Rasulullah shallallahu ‘alaihi was sallam mengutusku untuk suatu keperluan, kemudian aku mengalami junub dan aku tidak menemukan air. Maka aku berguling-guling di tanah sebagaimana layaknya hewan yang berguling-guling di tanah. Kemudian aku ceritakan hal tersebut kepada Nabi shallallahu ‘alaihi was sallam. Lantas beliau mengatakan, “Sesungguhnya cukuplah engkau melakukannya seperti ini”. Seraya beliau memukulkan telapak tangannya ke permukaan bumi sekali pukulan lalu meniupnya. Kemudian beliau mengusap punggung telapak tangan (kanan)nya dengan tangan kirinya dan mengusap punggung telapak tangan (kiri)nya dengan tangan kanannya, lalu beliau mengusap wajahnya dengan kedua tangannya.”[5]

Dalam riwayat yang lain,

وَمَسَحَ وَجْهَهُ وَكَفَّيْهِ وَاحِدَةً

“Dan beliau mengusap wajahnya dan kedua telapak tangannya dengan sekali usapan”.[6]

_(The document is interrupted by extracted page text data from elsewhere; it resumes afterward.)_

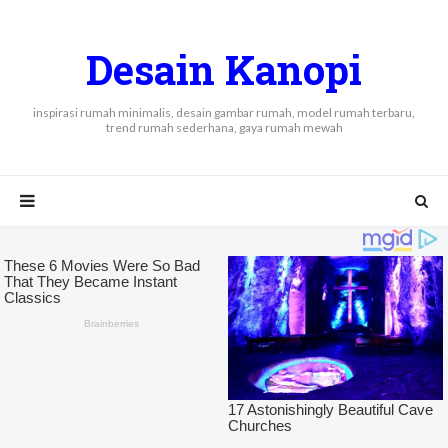
Desain Kanopi
inspirasi rumah minimalis, desain gambar rumah, model rumah terbaru,
trend rumah sederhana, gaya rumah mewah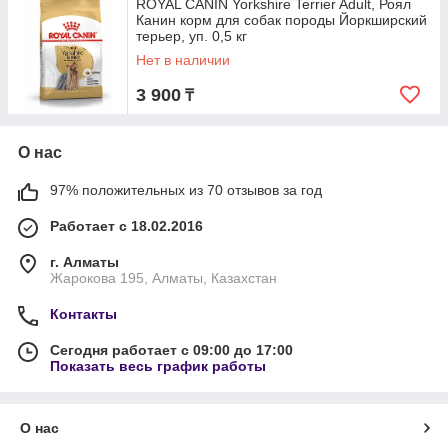
ROYAL CANIN Yorkshire Terrier Adult, Роял
Канин корм для собак породы Йоркширский
терьер, уп. 0,5 кг
Нет в наличии
3 900
₸
О нас
97% положительных из 70 отзывов за год
Работает с 18.02.2016
г. Алматы
Жарокова 195, Алматы, Казахстан
Контакты
Сегодня работает с 09:00 до 17:00
Показать весь график работы
О нас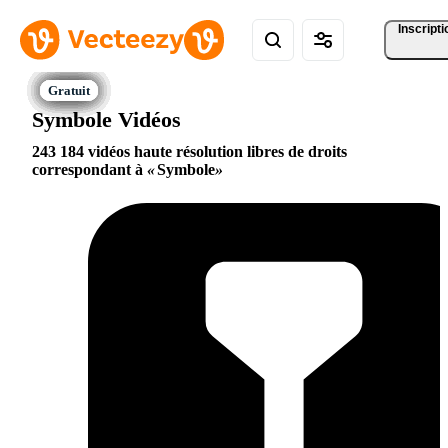
Inscripti
Symbole Vidéos
243 184 vidéos haute résolution libres de droits
correspondant à
Symbole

Demikianlah gerakan simple dari tayammaum yang memakan waktu kurang dari 30 detik. Memang sangat berguna bagi orang yang sakit dan agak sulit bergerak atau berguna bagi orang yang mengalami kesusahan selain sakit.

Begitu juga dengan shalat ada kemudahan bagi orang yang sakit dan tidak mampu. Berikut ringkasan ringan mengenai kemudahan cara shalat bagi orang sakit:

Orang yang sakit terkadang berbaring lemah, dia tidak mampu shalat duduk apalalgi berdiri. Berikut tuntunan cara shalat sambil berbaring.

Pertama:

Wajib bagi orang sakit shalat fardhu dengan cara berdiri, walaupun bersandar ke tembok, tiang atau tongkat. (jika mampu)

Kedua:

Jika tidak mampu shalat berdiri, maka shalat dengan cara duduk. Yang lebih afdhal di duduk bersila pada tempat berdiri dan rukuknya. Dan duduk iftirasy pada tempat sujud (ketika duduk antara dua sujud)

Ketiga:

Jika tidak mampu shalat duduk, shalat dengan cara berbaring (miring) mengadap kiblat. Sisi kanan lebih baik daripada sisi kiri. Jika tidak memungkinkan menghadap kiblat, shalat menghadap mana saja dan tidak perlu mengulang

Keempat:

Jika tidak mampu shalat dengan berbaring (miring), maka shalat dengan cara terlentang. Kaki menghadap kiblat dan yang lebih afdhal ia mengangkat kepalanya sedikit mengarah ke kiblat (bisa di sanggah dengan bantal, pent). Jika tidak mampu, maka bisa menghadap ke mana saja dan tidak perlu mengulang.

Kelima:

Wajib bagi orang sakit melakukan rukuk dan sujud. Jika tidak mampu maka berisyarat dengan kepalanya. Berisyarat dengan menundukkan kepala lebih rendah ketika sujud dibanding rukuk. Jika tidak mampu sujud, maka ia rukuk ketika sujud dan berisyarat saja untuk rukuk dan sebaliknya.

Keenam:

Jika tidak mampu berisyarat dengan kepalanya ketika rukuk dan sujud, maka berisyarat dengan pandangannya yaitu matanya. Ia kedipkan matanya sedikit ketika rukuk dan berkedip lebih banyak ketika sujud. Adapun berisyarat dengan telunjuk yang dilakukan sebagian orang yang sakit maka saya tidak mengetahuinya hal itu berasal dari kitab, sunnah dan perkataan para ulama.

ketujuh:

Jika dengan anggukan dan isyarat mata juga sudah tidak mampu maka hendaknya ia shalat dengan hatinya. Jadi ia takbir, membaca surat, niat ruku, sujud, berdiri dan duduk dengan hatinya (dan setiap orang mendapatkan sesuai yang diniatkannya).[7]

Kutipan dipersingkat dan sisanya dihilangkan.